What I set out to provide is ideas and settings and cultures that fire up one's imagination on what one can do with them. That is the living, breathing center of a designer's job, and always has been. This is why pure toolkits have never done well - most people do better within a framework than without.
The problem comes when the framework becomes a cage, when the only way to fit your ideas in is to rip something else out.
There are many ways in which designers do this - lock the group level imagination in a cage, I mean. One common way is to provide too much detail in a setting, then interrelate everything. Another is to tightly intermesh carefully balanced components of a system mechanically, so that one daren't tinker lest the whole edifice tears itself apart. Yet another is to circumscribe the setting and system 'til the game becomes a single scenario with a sparse attached system and many times pre-genned characters, just competent to deal with what is in the scenario - though this is better than the previous two as it's easier to add than to tear apart, then add! Still another is to lock down the variation possible between characters, making strict types, each with a specific function.
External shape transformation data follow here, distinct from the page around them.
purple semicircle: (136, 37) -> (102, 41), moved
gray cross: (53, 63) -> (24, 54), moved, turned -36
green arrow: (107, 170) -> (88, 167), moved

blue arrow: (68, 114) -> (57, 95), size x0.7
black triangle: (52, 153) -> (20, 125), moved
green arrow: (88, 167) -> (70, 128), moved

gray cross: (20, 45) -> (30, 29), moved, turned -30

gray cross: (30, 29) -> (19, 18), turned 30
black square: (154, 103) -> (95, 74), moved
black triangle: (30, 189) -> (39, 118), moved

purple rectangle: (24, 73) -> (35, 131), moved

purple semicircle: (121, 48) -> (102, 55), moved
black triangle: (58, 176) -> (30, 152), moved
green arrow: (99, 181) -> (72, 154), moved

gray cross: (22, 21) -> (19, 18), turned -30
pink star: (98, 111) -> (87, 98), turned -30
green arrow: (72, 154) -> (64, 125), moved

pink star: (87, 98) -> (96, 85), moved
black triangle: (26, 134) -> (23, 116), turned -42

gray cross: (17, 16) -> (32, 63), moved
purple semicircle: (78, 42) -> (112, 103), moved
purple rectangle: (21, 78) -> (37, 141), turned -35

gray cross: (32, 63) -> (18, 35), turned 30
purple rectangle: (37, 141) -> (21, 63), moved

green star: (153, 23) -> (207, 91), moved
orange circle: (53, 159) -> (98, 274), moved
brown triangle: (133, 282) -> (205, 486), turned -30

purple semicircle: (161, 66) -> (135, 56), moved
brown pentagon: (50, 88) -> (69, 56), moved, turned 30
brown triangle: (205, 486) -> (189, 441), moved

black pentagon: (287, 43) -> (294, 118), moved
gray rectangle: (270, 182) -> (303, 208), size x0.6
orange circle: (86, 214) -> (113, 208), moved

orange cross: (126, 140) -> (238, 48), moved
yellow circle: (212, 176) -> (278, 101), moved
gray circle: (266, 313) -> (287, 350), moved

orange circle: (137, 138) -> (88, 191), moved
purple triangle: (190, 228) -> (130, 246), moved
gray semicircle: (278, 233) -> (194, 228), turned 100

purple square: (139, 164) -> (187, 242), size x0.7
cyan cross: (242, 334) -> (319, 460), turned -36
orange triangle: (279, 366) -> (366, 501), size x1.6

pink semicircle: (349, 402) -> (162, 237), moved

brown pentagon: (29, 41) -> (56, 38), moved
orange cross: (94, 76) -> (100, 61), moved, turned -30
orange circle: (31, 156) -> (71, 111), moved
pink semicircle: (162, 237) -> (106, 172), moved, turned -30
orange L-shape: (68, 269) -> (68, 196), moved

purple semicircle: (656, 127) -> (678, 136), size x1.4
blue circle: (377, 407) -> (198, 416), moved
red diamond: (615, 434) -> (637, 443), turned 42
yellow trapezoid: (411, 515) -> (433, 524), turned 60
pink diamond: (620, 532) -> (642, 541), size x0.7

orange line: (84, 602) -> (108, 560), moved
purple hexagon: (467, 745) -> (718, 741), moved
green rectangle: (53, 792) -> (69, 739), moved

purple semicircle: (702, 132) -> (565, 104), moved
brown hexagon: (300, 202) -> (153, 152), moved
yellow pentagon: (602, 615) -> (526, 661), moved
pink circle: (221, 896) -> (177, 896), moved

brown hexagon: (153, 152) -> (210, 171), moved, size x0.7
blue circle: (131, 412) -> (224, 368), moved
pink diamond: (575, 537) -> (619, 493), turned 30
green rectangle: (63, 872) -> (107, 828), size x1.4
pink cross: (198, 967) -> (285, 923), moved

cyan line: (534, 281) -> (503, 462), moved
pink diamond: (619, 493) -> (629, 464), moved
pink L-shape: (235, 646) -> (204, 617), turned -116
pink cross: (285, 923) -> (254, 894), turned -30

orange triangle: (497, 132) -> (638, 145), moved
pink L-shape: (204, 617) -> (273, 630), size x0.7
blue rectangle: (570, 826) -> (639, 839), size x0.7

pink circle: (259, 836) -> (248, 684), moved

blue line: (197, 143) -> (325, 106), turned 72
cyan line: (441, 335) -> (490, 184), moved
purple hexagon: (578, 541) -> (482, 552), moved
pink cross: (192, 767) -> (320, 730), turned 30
The net effect of all of these is to increase the Designer's share of the input into the game at the expense of Group and - less commonly - Individual input. There are big benefits to these methods, which is, of course, why Designers go this route and GMs stand for it. One can pick these games and play them as is without a lot of setup. One doesn't need to think too much, as choices are controlled and managed. They are great for one-shots. They are uniform across instantiations. They limit bad games by limiting possibly bad Group level choices. These are all solid, tangible benefits. The "caged-in" effect not a goal, but an unanticipated and perhaps unwanted side effect for designers working toward the benefits listed.
Umm, I guess there's more, but I could write pages and pages about this subject, and I'm salmoning - constantly swimming upstream. I find most GMs/groups - the vast majority actually - don't mind the Designer doing all the designing, they are just there for the ride. This makes me sad when I think about it, and I lose energy.